Ich wusste nicht, wie viel Zeit verging. Meine Gedanken waren so zerstückelt, dass es mir schwer fiel, überhaupt einen Gedanken zu bilden. Anders als der Eingriff der Zwillinge bei meinem Eintreffen in Tronjheim war es nicht wirklich schmerzhaft, die einzelnen Teile wurden anscheinend halbwegs behutsam behandelt, aber es brachte das Gefühl, ausgeliefert zu sein, auf eine ganz neue Ebene. Selbst als ich geglaubt hatte, Percy's Geist sei ungeschützt, und dabei völlig in die Falle getappt war, hatte ich zumindest noch denken können. Ich war genauso gefangen gewesen, aber es war nicht ganz so sehr zu spüren gewesen. In diesem Moment jedoch... selbst mein Bewusstsein war nicht mehr richtig das meine. Jeder einzelne Einwohner meines Geistes, wenn man wieder dieses Bild verwendet, wurde bis aufs Detail untersucht, jede noch so kleine Schrift in der Bibliothek meines Wissens und meiner Erinnerungen Buchstabe für Buchstabe analysiert und die Erde wurde umgewühlt auf der Suche nach verschwundenen Geheimnissen.

Irgendwann zogen sich die fremden Kräfte dann zurück und fügten meinen Geist dabei langsam wieder zusammen.

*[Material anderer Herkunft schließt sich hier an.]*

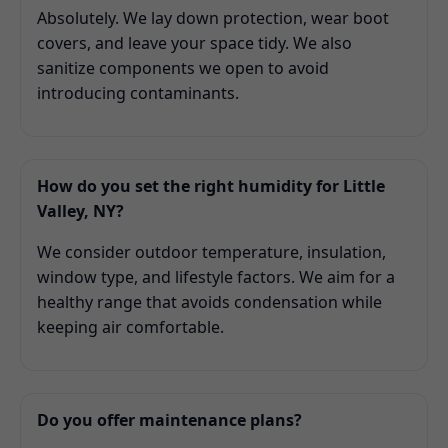
Absolutely. We lay down protection, wear boot
covers, and leave your space tidy. We also
sanitize components we open to avoid
introducing contaminants.
How do you set the right humidity for Little
Valley, NY?
We consider outdoor temperature, insulation,
window type, and lifestyle factors. We aim for a
healthy range that avoids condensation while
keeping air comfortable.
Do you offer maintenance plans?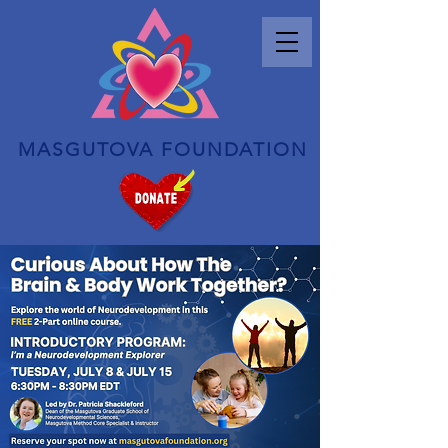
MASGUTOVA FOUNDATION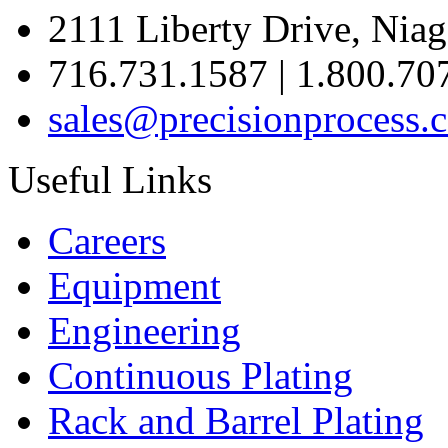
2111 Liberty Drive, Niag
716.731.1587 | 1.800.70
sales@precisionprocess.
Useful Links
Careers
Equipment
Engineering
Continuous Plating
Rack
and Barrel Plating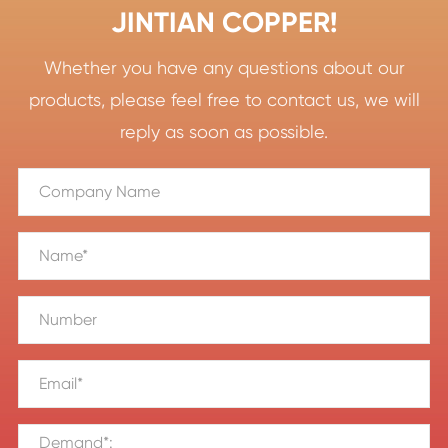
JINTIAN COPPER!
Whether you have any questions about our
products, please feel free to contact us, we will
reply as soon as possible.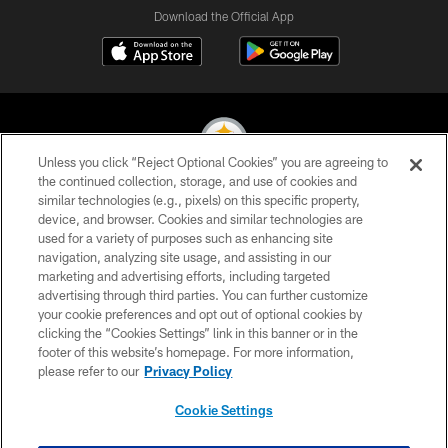
Download the Official App
Unless you click “Reject Optional Cookies” you are agreeing to
the continued collection, storage, and use of cookies and
similar technologies (e.g., pixels) on this specific property,
© 2026 Pittsburgh Steelers. All Rights Reserved
device, and browser. Cookies and similar technologies are
used for a variety of purposes such as enhancing site
PRIVACY POLICY
navigation, analyzing site usage, and assisting in our
TERMS OF USE
marketing and advertising efforts, including targeted
advertising through third parties. You can further customize
ACCESSIBILITY
your cookie preferences and opt out of optional cookies by
clicking the “Cookies Settings” link in this banner or in the
CONTACT US
footer of this website’s homepage. For more information,
SITE MAP
please refer to our
Privacy Policy
AD CHOICES
Cookie Settings
YOUR PRIVACY CHOICES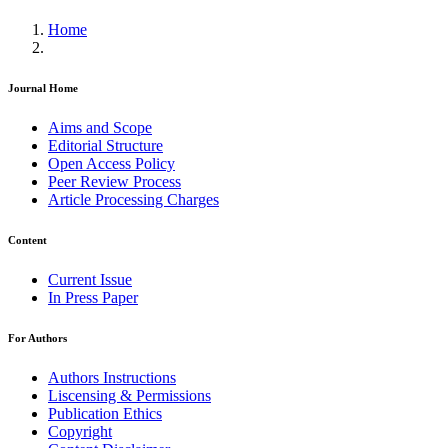
Home
Journal Home
Aims and Scope
Editorial Structure
Open Access Policy
Peer Review Process
Article Processing Charges
Content
Current Issue
In Press Paper
For Authors
Authors Instructions
Liscensing & Permissions
Publication Ethics
Copyright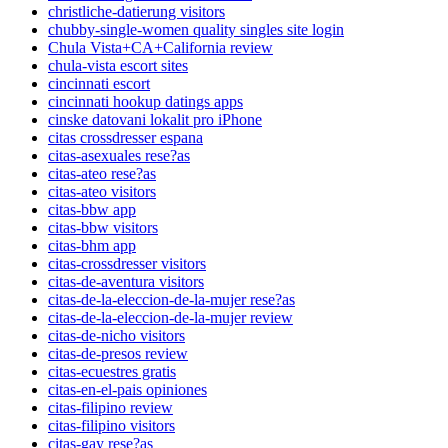
christliche-datierung visitors
chubby-single-women quality singles site login
Chula Vista+CA+California review
chula-vista escort sites
cincinnati escort
cincinnati hookup datings apps
cinske datovani lokalit pro iPhone
citas crossdresser espana
citas-asexuales rese?as
citas-ateo rese?as
citas-ateo visitors
citas-bbw app
citas-bbw visitors
citas-bhm app
citas-crossdresser visitors
citas-de-aventura visitors
citas-de-la-eleccion-de-la-mujer rese?as
citas-de-la-eleccion-de-la-mujer review
citas-de-nicho visitors
citas-de-presos review
citas-ecuestres gratis
citas-en-el-pais opiniones
citas-filipino review
citas-filipino visitors
citas-gay rese?as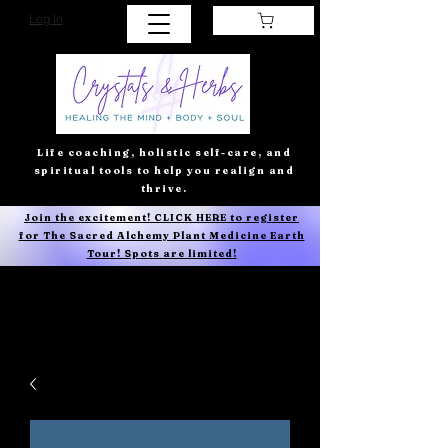
Log In
Life coaching, holistic self-care, and
spiritual tools to help you realign and
thrive.
Join the excitement! CLICK HERE to register
for The Sacred Alchemy Plant Medicine Earth
Tour! Spots are limited!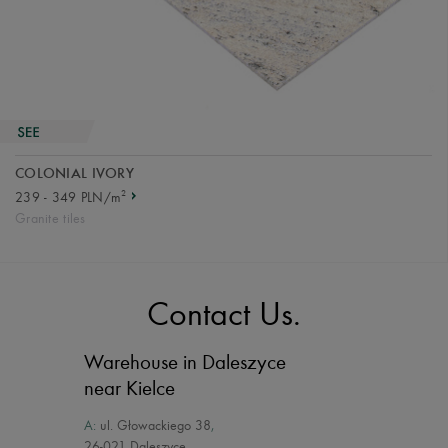
COLONIAL IVORY
2
239 - 349 PLN/m
Granite tiles
Contact Us.
Warehouse in Daleszyce
near Kielce
A:
ul. Głowackiego 38
,
26-021 Daleszyce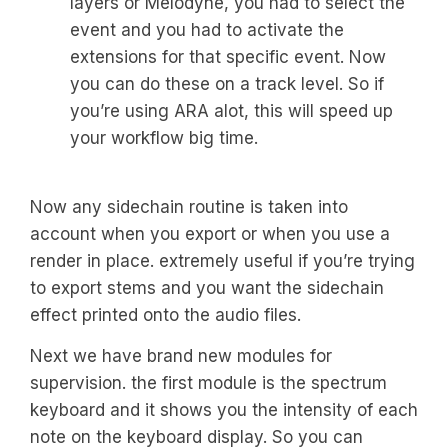
layers or Melodyne, you had to select the
event and you had to activate the
extensions for that specific event. Now
you can do these on a track level. So if
you’re using ARA alot, this will speed up
your workflow big time.
Now any sidechain routine is taken into
account when you export or when you use a
render in place. extremely useful if you’re trying
to export stems and you want the sidechain
effect printed onto the audio files.
Next we have brand new modules for
supervision. the first module is the spectrum
keyboard and it shows you the intensity of each
note on the keyboard display. So you can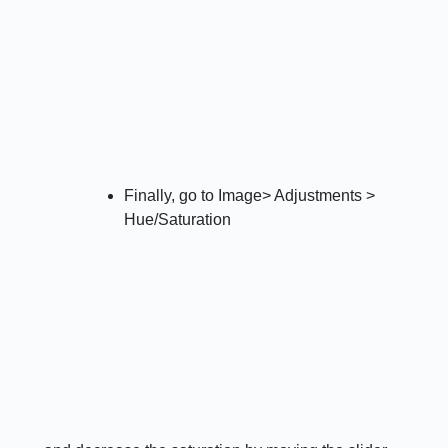
Finally, go to Image> Adjustments >
Hue/Saturation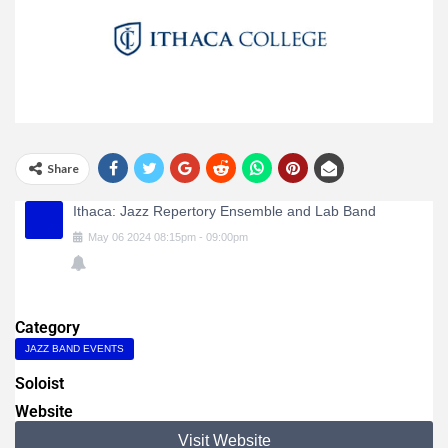
Share
Ithaca: Jazz Repertory Ensemble and Lab Band
May
06
2024
08:15pm
-
09:00pm
Category
JAZZ BAND EVENTS
Soloist
Website
Visit Website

Trotzdem brauchte ich einige Zeit, um wieder zu lernen, wie denken funktionierte. Das ist eine komische Vorstellung, aber es war so, als müsste ich die Verbindungen zwischen Wahrnehmung, meinen einzelnen Gedanken und meinen Handlungen wieder vollständig neu entdecken. Sobald zweiteres funktionierte, streckte ich sofort meinen Geist aus. Erst zu Saphira, denn diese Verbindung war intuitiv, aber nur einen Sekundenbruchteil später auch zu Arya. Von dem, was ich spürte, war es um sie ähnlich bestellt wie um mich.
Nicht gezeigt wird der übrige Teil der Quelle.